If I were to try to describe what the game is, or at least at best as I can guess it was trying to be, is a game revolving completely around Sonic's homing attack, except that you choose targets by aiming with the Wii remote, and in which your reach is increased ten or twenty fold compared to that of a Sonic game. When put that way, the way you'd imagine things are meant to go is you homing attack to a faraway target, bounce off it, and repeat to the next destination. Thus most of your gameplay time would be spent in a perpetual attack chain. You're constantly "airborne".

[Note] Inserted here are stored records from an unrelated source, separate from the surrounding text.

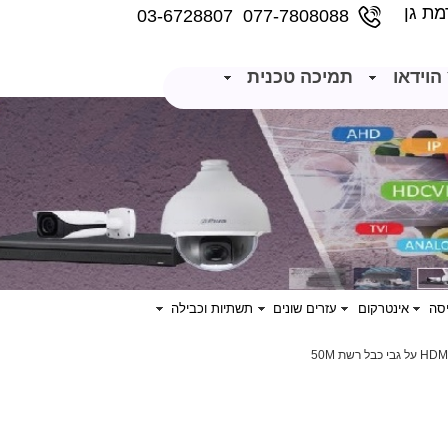
077-7808088 03-6728807
הוידאו
תמיכה טכנית
סה
אינטרקום
עזרים שונים
תשתיות וכבילה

In reality however the thing I most commonly land on is a vertical surface and there's no bounce that follows, which is apparently reserved for only very specific in game objects for some reason. Rather, my avatar simple hangs to the wall Mega Man X style for a moment before plummeting. Even if I manage to find another object in the distance to point to in time, the wall my avatar was hanging on is physically obstructing my avatar from making it to the next surface. At best all I can do is target the same wall over and over, hopefully making up some height in the process. I was at a complete loss as to how the player was actually meant to counteract in these situations. Giving the player a way to quickly turn the camera 180 degrees (such as with a press of a button or a flick of the nunchuk) seems like it would have been vastly beneficial and would certainly have improved flow. (Imagine being able to seamlessly traverse across ruins in a zig zag pattern like a wall jumping fucking ninja.) I found it incredibly laborious to use the pointer turn the camera all the way around to find something new to homing attack to- I'd start falling before I get a chance to complete such a maneuver. More often that not, I am so hurried that I inadvertantly veer my pointer too far to the edge of the screen, which as we all know causes the Wii to forget the Wii remote exists in the first place and requires a good five seconds or so to recalibrate. By that time, you've probably ejected the disc from the console.

The flight mechanics and roomy Angel Island esque environments tease me with the notion that there is something godlike to be experienced if I had both enough patience and an obliviously unreserved lack of standards to figure out a play pattern to make the game function somewhat as it was intended, however that may be. On the surface, at least, the game is completely unplayable.